Consumers thus have had to spend substantial time and/or money to locate and remove this adware from their computers. Consumers also were forced to disable various security software to uninstall respondents’ adware, thereby exposing these computers to unnecessary security risks. Respondents’ failure to provide a reasonable means to locate and remove their adware has caused, or is likely to cause, substantial injury to consumers that is not reasonably avoidable by consumers themselves and not outweighed by benefits to consumers or competition. These acts and practices were, and are, unfair.19

The FTC stressed that there was deception and unfairness even though the existence of the adware was disclosed in the EULA that was accessible through one or more hyperlinks. It noted that the “inconspicuous hyperlinks were located in a corner of the home pages offering the lureware and or in a modal box provided by the computer’s operating system.

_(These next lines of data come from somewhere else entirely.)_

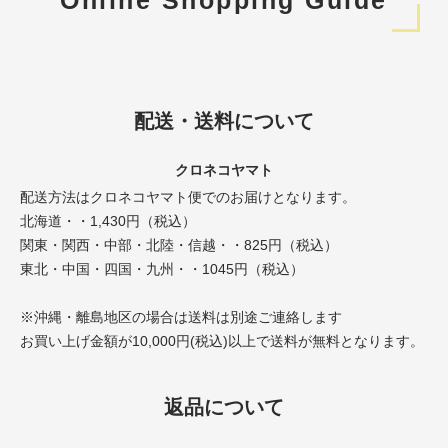
配送・送料について
クロネコヤマト
配送方法はクロネコヤマト便でのお届けとなります。
北海道・・1,430円（税込）
関東・関西・中部・北陸・信越・・825円（税込）
東北・中国・四国・九州・・1045円（税込）
※沖縄・離島地区の場合は送料は別途ご連絡します
お買い上げ金額が10,000円(税込)以上で送料が無料となります。
返品について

Consumers were not required to click on any such hyperlink, or otherwise view the user agreement, in order to install the programs.”20

Direct Revenue settled the case with the FTC by signing a 20-year consent agreement promising not to engage in similar activity in the future, and paying $1.5 million in restitution.21

The FTC has applied both the deception and the unfairness prongs of the FTC Act to phishing as well.22 The analysis with regard to deception in phishing appears particularly applicable to deception in other surreptitious code contexts as well, because the FTC argued that it was deceptive for the defendant to claim, “directly or indirectly, expressly or by implication, that the email messages he, or persons acting on his behalf, send and the web pages he, or persons acting on his behalf, operate on the Internet are sent by, operated by, and/or authorized by the consumers’ Internet service provider or by the consumers’ online payment service provider.”23

14.3.3 Trespass to Chattels

The downloading, installation, and operation of surreptitious code may also constitute trespass to personal property—what the law usually calls “trespass to chattels.” Until its recent re-invigoration, trespass to chattels was a little-known tort (a civil cause of action for injury to one’s person, property, or legal interests) that fell between trespass (illegally occupying land) and theft (stealing personal, movable property). Historically, the tort required an intentional interference with the possession of personal property that caused an injury. Unlike theft, the tort does not require totally dispossessing the rightful owner; unlike trespass, some proof of harm or damage is required.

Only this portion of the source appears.